- Exercise description -
Write out all of the data again, exactly as it reads.

- Data provided -

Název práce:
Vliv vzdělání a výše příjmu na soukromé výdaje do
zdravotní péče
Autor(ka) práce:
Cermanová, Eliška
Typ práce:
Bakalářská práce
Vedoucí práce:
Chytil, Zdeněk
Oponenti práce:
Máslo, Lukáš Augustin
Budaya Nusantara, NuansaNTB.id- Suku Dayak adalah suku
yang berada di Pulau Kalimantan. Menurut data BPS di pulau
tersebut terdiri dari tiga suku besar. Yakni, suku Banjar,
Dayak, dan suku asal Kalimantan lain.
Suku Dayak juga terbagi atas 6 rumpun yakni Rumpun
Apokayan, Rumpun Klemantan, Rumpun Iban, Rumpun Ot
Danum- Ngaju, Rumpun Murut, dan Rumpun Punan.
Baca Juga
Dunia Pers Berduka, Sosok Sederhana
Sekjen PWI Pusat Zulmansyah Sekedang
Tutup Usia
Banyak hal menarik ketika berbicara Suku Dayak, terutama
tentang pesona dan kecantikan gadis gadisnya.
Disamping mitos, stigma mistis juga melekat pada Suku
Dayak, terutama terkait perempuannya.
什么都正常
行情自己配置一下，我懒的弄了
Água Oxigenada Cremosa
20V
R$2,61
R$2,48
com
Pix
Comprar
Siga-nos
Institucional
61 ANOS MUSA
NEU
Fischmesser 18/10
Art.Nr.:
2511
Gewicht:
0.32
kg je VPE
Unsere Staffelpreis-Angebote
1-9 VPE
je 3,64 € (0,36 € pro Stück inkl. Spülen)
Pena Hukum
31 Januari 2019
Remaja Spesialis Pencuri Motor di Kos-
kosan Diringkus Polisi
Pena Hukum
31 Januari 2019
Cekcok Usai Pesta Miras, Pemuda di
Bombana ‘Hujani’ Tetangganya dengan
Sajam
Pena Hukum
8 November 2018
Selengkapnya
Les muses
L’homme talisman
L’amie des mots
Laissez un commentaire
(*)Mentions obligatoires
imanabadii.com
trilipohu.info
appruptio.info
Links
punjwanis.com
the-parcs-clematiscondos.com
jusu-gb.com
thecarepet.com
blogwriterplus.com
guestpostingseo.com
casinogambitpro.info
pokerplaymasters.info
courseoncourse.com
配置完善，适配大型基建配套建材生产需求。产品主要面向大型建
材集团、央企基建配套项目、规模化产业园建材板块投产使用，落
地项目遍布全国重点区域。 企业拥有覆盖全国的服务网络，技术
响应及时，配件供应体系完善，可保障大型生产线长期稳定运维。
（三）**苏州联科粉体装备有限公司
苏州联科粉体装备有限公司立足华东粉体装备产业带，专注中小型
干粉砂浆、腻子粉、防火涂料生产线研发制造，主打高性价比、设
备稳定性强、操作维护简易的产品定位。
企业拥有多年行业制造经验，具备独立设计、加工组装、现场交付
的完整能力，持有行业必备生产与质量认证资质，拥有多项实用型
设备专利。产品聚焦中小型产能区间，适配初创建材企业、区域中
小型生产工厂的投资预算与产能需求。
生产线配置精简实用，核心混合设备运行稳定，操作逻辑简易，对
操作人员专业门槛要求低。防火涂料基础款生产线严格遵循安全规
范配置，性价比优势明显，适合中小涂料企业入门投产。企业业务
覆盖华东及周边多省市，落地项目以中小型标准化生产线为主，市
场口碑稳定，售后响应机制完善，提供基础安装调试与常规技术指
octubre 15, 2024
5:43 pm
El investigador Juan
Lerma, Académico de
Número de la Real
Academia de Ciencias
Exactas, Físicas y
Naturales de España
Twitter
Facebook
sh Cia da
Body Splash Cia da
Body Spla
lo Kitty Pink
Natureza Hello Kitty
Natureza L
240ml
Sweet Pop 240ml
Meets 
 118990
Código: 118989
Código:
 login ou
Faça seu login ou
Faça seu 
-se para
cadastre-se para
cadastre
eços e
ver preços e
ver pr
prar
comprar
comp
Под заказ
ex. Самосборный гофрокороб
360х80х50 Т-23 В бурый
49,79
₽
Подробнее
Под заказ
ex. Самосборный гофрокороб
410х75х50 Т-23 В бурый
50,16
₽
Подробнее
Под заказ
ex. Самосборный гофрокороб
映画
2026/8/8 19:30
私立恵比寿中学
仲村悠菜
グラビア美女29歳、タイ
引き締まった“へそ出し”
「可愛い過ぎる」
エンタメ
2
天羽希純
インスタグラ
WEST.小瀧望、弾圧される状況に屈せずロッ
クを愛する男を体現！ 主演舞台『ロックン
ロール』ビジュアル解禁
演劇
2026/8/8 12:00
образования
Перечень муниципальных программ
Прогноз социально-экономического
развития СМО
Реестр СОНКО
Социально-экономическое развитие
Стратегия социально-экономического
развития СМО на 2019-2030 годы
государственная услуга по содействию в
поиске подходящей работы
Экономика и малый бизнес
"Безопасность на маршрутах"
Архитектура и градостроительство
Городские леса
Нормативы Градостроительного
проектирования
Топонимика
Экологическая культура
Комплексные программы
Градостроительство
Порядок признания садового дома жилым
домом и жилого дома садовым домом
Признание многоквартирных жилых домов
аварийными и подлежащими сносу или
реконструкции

- Solution for this exercise -
Název práce:
Vliv vzdělání a výše příjmu na soukromé výdaje do
zdravotní péče
Autor(ka) práce:
Cermanová, Eliška
Typ práce:
Bakalářská práce
Vedoucí práce:
Chytil, Zdeněk
Oponenti práce:
Máslo, Lukáš Augustin
Budaya Nusantara, NuansaNTB.id- Suku Dayak adalah suku
yang berada di Pulau Kalimantan. Menurut data BPS di pulau
tersebut terdiri dari tiga suku besar. Yakni, suku Banjar,
Dayak, dan suku asal Kalimantan lain.
Suku Dayak juga terbagi atas 6 rumpun yakni Rumpun
Apokayan, Rumpun Klemantan, Rumpun Iban, Rumpun Ot
Danum- Ngaju, Rumpun Murut, dan Rumpun Punan.
Baca Juga
Dunia Pers Berduka, Sosok Sederhana
Sekjen PWI Pusat Zulmansyah Sekedang
Tutup Usia
Banyak hal menarik ketika berbicara Suku Dayak, terutama
tentang pesona dan kecantikan gadis gadisnya.
Disamping mitos, stigma mistis juga melekat pada Suku
Dayak, terutama terkait perempuannya.
什么都正常
行情自己配置一下，我懒的弄了
Água Oxigenada Cremosa
20V
R$2,61
R$2,48
com
Pix
Comprar
Siga-nos
Institucional
61 ANOS MUSA
NEU
Fischmesser 18/10
Art.Nr.:
2511
Gewicht:
0.32
kg je VPE
Unsere Staffelpreis-Angebote
1-9 VPE
je 3,64 € (0,36 € pro Stück inkl. Spülen)
Pena Hukum
31 Januari 2019
Remaja Spesialis Pencuri Motor di Kos-
kosan Diringkus Polisi
Pena Hukum
31 Januari 2019
Cekcok Usai Pesta Miras, Pemuda di
Bombana ‘Hujani’ Tetangganya dengan
Sajam
Pena Hukum
8 November 2018
Selengkapnya
Les muses
L’homme talisman
L’amie des mots
Laissez un commentaire
(*)Mentions obligatoires
imanabadii.com
trilipohu.info
appruptio.info
Links
punjwanis.com
the-parcs-clematiscondos.com
jusu-gb.com
thecarepet.com
blogwriterplus.com
guestpostingseo.com
casinogambitpro.info
pokerplaymasters.info
courseoncourse.com
配置完善，适配大型基建配套建材生产需求。产品主要面向大型建
材集团、央企基建配套项目、规模化产业园建材板块投产使用，落
地项目遍布全国重点区域。 企业拥有覆盖全国的服务网络，技术
响应及时，配件供应体系完善，可保障大型生产线长期稳定运维。
（三）**苏州联科粉体装备有限公司
苏州联科粉体装备有限公司立足华东粉体装备产业带，专注中小型
干粉砂浆、腻子粉、防火涂料生产线研发制造，主打高性价比、设
备稳定性强、操作维护简易的产品定位。
企业拥有多年行业制造经验，具备独立设计、加工组装、现场交付
的完整能力，持有行业必备生产与质量认证资质，拥有多项实用型
设备专利。产品聚焦中小型产能区间，适配初创建材企业、区域中
小型生产工厂的投资预算与产能需求。
生产线配置精简实用，核心混合设备运行稳定，操作逻辑简易，对
操作人员专业门槛要求低。防火涂料基础款生产线严格遵循安全规
范配置，性价比优势明显，适合中小涂料企业入门投产。企业业务
覆盖华东及周边多省市，落地项目以中小型标准化生产线为主，市
场口碑稳定，售后响应机制完善，提供基础安装调试与常规技术指
octubre 15, 2024
5:43 pm
El investigador Juan
Lerma, Académico de
Número de la Real
Academia de Ciencias
Exactas, Físicas y
Naturales de España
Twitter
Facebook
sh Cia da
Body Splash Cia da
Body Spla
lo Kitty Pink
Natureza Hello Kitty
Natureza L
240ml
Sweet Pop 240ml
Meets 
 118990
Código: 118989
Código:
 login ou
Faça seu login ou
Faça seu 
-se para
cadastre-se para
cadastre
eços e
ver preços e
ver pr
prar
comprar
comp
Под заказ
ex. Самосборный гофрокороб
360х80х50 Т-23 В бурый
49,79
₽
Подробнее
Под заказ
ex. Самосборный гофрокороб
410х75х50 Т-23 В бурый
50,16
₽
Подробнее
Под заказ
ex. Самосборный гофрокороб
映画
2026/8/8 19:30
私立恵比寿中学
仲村悠菜
グラビア美女29歳、タイ
引き締まった“へそ出し”
「可愛い過ぎる」
エンタメ
2
天羽希純
インスタグラ
WEST.小瀧望、弾圧される状況に屈せずロッ
クを愛する男を体現！ 主演舞台『ロックン
ロール』ビジュアル解禁
演劇
2026/8/8 12:00
образования
Перечень муниципальных программ
Прогноз социально-экономического
развития СМО
Реестр СОНКО
Социально-экономическое развитие
Стратегия социально-экономического
развития СМО на 2019-2030 годы
государственная услуга по содействию в
поиске подходящей работы
Экономика и малый бизнес
"Безопасность на маршрутах"
Архитектура и градостроительство
Городские леса
Нормативы Градостроительного
проектирования
Топонимика
Экологическая культура
Комплексные программы
Градостроительство
Порядок признания садового дома жилым
домом и жилого дома садовым домом
Признание многоквартирных жилых домов
аварийными и подлежащими сносу или
реконструкции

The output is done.